Exposure to E‐Vapor Extracts Alters Platelet Aggregation, Adhesion and Activation

Cardiovascular diseases remain to be the leading cause of death in the Western world. Tobacco smoke is a well‐known instigator of cardiovascular diseases, primarily through the delivery of fine particulate matter and oxidative stressors. The effects of e‐cigarettes, a relatively new source of both fine particulate matter and oxidative stressors, on cardiovascular health has not been investigated thoroughly. Here, we aimed to elucidate if the exposure to physiologically relevant levels of e‐vapor can alter platelet functions. To accomplish this aim, we exposed platelets to e‐vapor extracts and quantified platelet aggregation, expression of adhesion, activation and aggregation markers and participation in coagulation based reactions. Platelet aggregation was enhanced after exposure to e‐vapor extracts and for the e‐juice formulations with the highest concentration of nicotine, this enhancement mirrored the effects of mainstream and sidestream tobacco smoke extracts. Altered platelet aggregation was partially induced by an up‐regulation of CD42b.

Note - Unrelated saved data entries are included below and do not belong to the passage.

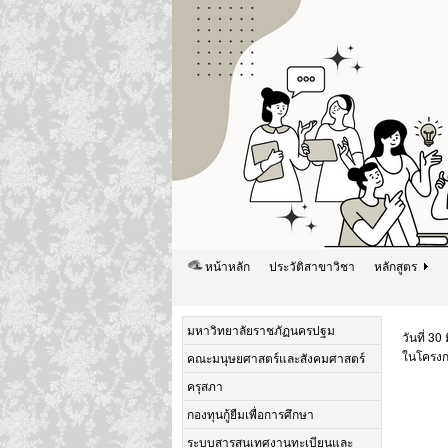
หน้าหลัก
ประวัติสาขาวิชา
หลักสูตร
มหาวิทยาลัยราชภัฏนครปฐม
วันที่ 3
ในโครงก
คณะมนุษยศาสตร์และสังคมศาสตร์
ครุสภา
กองทุนกู้ยืมเพื่อการศึกษา
ระบบสารสนเทศงานทะเบียนและ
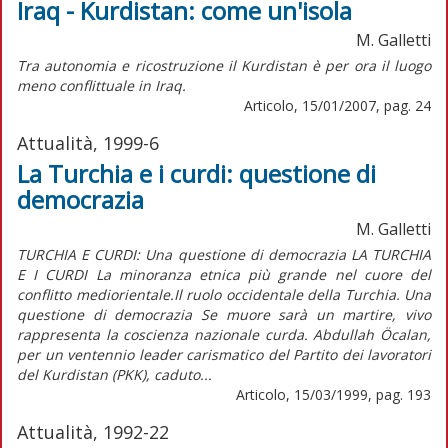
Iraq - Kurdistan: come un'isola
M. Galletti
Tra autonomia e ricostruzione il Kurdistan è per ora il luogo
meno conflittuale in Iraq.
Articolo, 15/01/2007, pag. 24
Attualità, 1999-6
La Turchia e i curdi: questione di
democrazia
M. Galletti
TURCHIA E CURDI: Una questione di democrazia LA TURCHIA
E I CURDI La minoranza etnica più grande nel cuore del
conflitto mediorientale.Il ruolo occidentale della Turchia. Una
questione di democrazia Se muore sarà un martire, vivo
rappresenta la coscienza nazionale curda. Abdullah Öcalan,
per un ventennio leader carismatico del Partito dei lavoratori
del Kurdistan (PKK), caduto...
Articolo, 15/03/1999, pag. 193
Attualità, 1992-22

Adhesion potential of platelets was also enhanced via an up‐regulation of CD41a and CD62P, respectively. Each of these adhesion enhancements was e‐juice nicotine concentration and exposure duration dependent. After exposure to e‐vapor, platelets were more likely to participate in coagulation based reactions, suggesting an enhancement of the coagulation cascade. Enhanced platelet activation was at least partially mediated by an increased expression of phosphatidylserine and a release of platelet a‐granules. These enhancements were both time and dose dependent. Thus, our data illustrates preliminary evidence that e‐vapor exposure may alter platelet functions associated with cardiovascular disease progression.